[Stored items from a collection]
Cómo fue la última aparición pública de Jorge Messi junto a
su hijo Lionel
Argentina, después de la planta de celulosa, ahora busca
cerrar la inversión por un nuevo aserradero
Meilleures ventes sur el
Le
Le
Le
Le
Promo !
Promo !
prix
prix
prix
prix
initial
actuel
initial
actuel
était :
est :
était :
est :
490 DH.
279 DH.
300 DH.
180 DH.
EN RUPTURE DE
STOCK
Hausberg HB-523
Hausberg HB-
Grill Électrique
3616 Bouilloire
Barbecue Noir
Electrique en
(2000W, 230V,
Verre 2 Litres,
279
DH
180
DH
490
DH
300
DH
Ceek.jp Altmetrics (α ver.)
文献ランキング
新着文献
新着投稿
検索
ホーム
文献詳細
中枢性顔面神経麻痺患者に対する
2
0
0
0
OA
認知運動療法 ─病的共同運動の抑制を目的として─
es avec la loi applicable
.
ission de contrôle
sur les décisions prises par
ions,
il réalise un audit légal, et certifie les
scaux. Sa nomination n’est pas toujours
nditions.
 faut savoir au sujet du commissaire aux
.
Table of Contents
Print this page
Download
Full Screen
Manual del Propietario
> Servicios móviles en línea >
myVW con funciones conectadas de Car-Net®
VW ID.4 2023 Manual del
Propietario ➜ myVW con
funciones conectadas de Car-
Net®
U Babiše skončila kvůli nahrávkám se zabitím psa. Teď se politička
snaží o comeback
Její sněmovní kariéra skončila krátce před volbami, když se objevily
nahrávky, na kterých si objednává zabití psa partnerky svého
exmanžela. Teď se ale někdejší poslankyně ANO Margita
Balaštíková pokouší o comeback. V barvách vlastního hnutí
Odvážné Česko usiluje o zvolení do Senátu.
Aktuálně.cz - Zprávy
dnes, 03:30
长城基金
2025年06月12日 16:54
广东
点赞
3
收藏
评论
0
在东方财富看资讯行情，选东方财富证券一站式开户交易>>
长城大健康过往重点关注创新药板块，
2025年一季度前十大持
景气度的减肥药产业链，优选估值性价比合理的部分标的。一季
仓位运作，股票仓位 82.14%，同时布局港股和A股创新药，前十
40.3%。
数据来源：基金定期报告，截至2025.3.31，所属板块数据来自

### WORK ORDER
Output the complete data exactly as written.

### FINISHED EXERCISE
Cómo fue la última aparición pública de Jorge Messi junto a
su hijo Lionel
Argentina, después de la planta de celulosa, ahora busca
cerrar la inversión por un nuevo aserradero
Meilleures ventes sur el
Le
Le
Le
Le
Promo !
Promo !
prix
prix
prix
prix
initial
actuel
initial
actuel
était :
est :
était :
est :
490 DH.
279 DH.
300 DH.
180 DH.
EN RUPTURE DE
STOCK
Hausberg HB-523
Hausberg HB-
Grill Électrique
3616 Bouilloire
Barbecue Noir
Electrique en
(2000W, 230V,
Verre 2 Litres,
279
DH
180
DH
490
DH
300
DH
Ceek.jp Altmetrics (α ver.)
文献ランキング
新着文献
新着投稿
検索
ホーム
文献詳細
中枢性顔面神経麻痺患者に対する
2
0
0
0
OA
認知運動療法 ─病的共同運動の抑制を目的として─
es avec la loi applicable
.
ission de contrôle
sur les décisions prises par
ions,
il réalise un audit légal, et certifie les
scaux. Sa nomination n’est pas toujours
nditions.
 faut savoir au sujet du commissaire aux
.
Table of Contents
Print this page
Download
Full Screen
Manual del Propietario
> Servicios móviles en línea >
myVW con funciones conectadas de Car-Net®
VW ID.4 2023 Manual del
Propietario ➜ myVW con
funciones conectadas de Car-
Net®
U Babiše skončila kvůli nahrávkám se zabitím psa. Teď se politička
snaží o comeback
Její sněmovní kariéra skončila krátce před volbami, když se objevily
nahrávky, na kterých si objednává zabití psa partnerky svého
exmanžela. Teď se ale někdejší poslankyně ANO Margita
Balaštíková pokouší o comeback. V barvách vlastního hnutí
Odvážné Česko usiluje o zvolení do Senátu.
Aktuálně.cz - Zprávy
dnes, 03:30
长城基金
2025年06月12日 16:54
广东
点赞
3
收藏
评论
0
在东方财富看资讯行情，选东方财富证券一站式开户交易>>
长城大健康过往重点关注创新药板块，
2025年一季度前十大持
景气度的减肥药产业链，优选估值性价比合理的部分标的。一季
仓位运作，股票仓位 82.14%，同时布局港股和A股创新药，前十
40.3%。
数据来源：基金定期报告，截至2025.3.31，所属板块数据来自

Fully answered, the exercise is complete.